The specifications call for
The local (primary) database server is integral to the observing process; observing can proceed in its absence, but quick-look reduction might be less automated or slower than with the database functioning properly. Loss of engineering information for one or more nights could impede our efforts to diagnose or even describe instrument problems.
The maintenance and management of this host and the database software are critical to the perceived success of the instrument. The obvious question that arises is, "Who (which institution, Lick/CARA/Keck) will provide the qualified staff to handle this?"
The secondary DB server and WWW server, though having no impact at all on the observing process, need competent management and maintenance to preserve continuous access to the published body of data. Unavailability or corrupted data will make a bad impression impairing the public image of Lick and Keck. If astronomers come to rely on the availability of these data for their research, then research efforts might also be obstructed or delayed if these machines and software engines are not kept in good shape. Some institution must commit to doing so.
The current design calls for many meta-data points which are not accessible via telemetry. We must discover whether any of these are logged to (e.g.) Keck's existing "Remedy" system, from which they could be automatically incorporated into the DEIMOS logs. If not, we must consider the staff time and degree of cooperation needed if Keck personnel are to enter reliable, accurate data. Typical of this class of meta-data are mirror re-aluminizing dates/times, optical alignment date/times, etc.

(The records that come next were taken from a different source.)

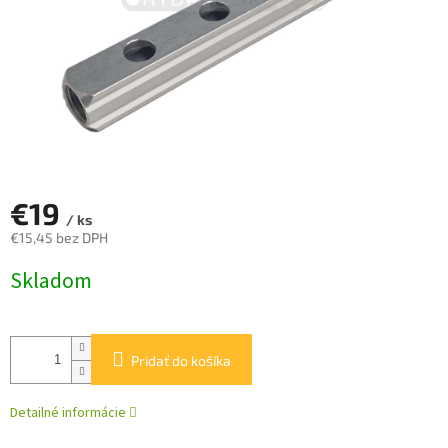
€19
/ ks
€15,45 bez DPH
Jednotková
Skladom
cena:
Pridať do košíka
Detailné informácie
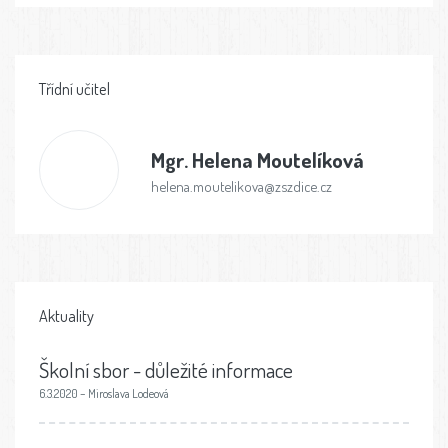
Třídní učitel
Mgr.
Helena Moutelíková
helena.moutelikova@zszdice.cz
Aktuality
Školní sbor - důležité informace
6.3.2020 – Miroslava Lodeová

If Keck personnel are assigned to support the logging system by key entry of critical maintenance and repair events, then Keck (the institution) may well feel that this system should serve interests more general than "just DEIMOS". In that case, the logging/monitoring component of the DEIMOS software might be running every night, not just when DEIMOS was in use, and other instrument systems might want to retrieve/store data using the server. Issues of access control, security, and authority immediately arise: whose software, under what circumstances, is to have which kinds of access to which tables when?
In general, information services flourish best when a single individual is personally responsible for the server. (A deputy is of course required during that person's absences). Joint management is rarely successful, unless the joint managers work exceptionally well together and/or share an office (or are otherwise conveniently accessible to one another). Joint management usually results, over time, in inconsistent interpretations of policy and other forms of "tripping over each other" which can have serious impacts on the service provided.
Close cooperation is also required between the systems (OS) management personnel of these 3 machines and the info services managers/maintainers.
In summary of these points: One identifiable, well qualified individual should be responsible for each of the information service "nexi" posited in the project requirements. One person could conceivably manage all three (2 DBs and a WWW). However, three people should not manage one nexus. There should be very close cooperation between these managers and the system management of each machine, if indeed they are not the same person. Disorganization or incompetence in this matter could be expensive and/or very visible.
There is some implication beyond the design of software to permit the observer appropriate choices for publication of data; someone, probably the manager of the information service, is responsible for maintaining and periodically testing access control. Observers should feel confident that unauthorized access is prohibited, and that shareable central data archives are not a threat to their research programs.
An inherent contradiction lurks in the support plan vs the implementation schedule for the science data archive. Most data taken with DEIMOS will be considered private by the observers until some period, probably about 2 years, has elapsed. Not until that time will the publishing of DEIMOS science data begin; in other words, the moment when the data archive finally starts to become valuable and visible is about the same moment when Lick support for the instrument has faded away and the info management system is at most risk of being discontinued.
If there is any commitment to the archiving and public offering of data taken with DEIMOS, then that commitment must include some staff time allocated to handling, labelling and transport of CDROM media, and librarian/operator functions for the large jukebox system, as well as the system/database management functions described above. Some agreement should be worked out between the institutions involved, as to who will meet this minor but long-term cost.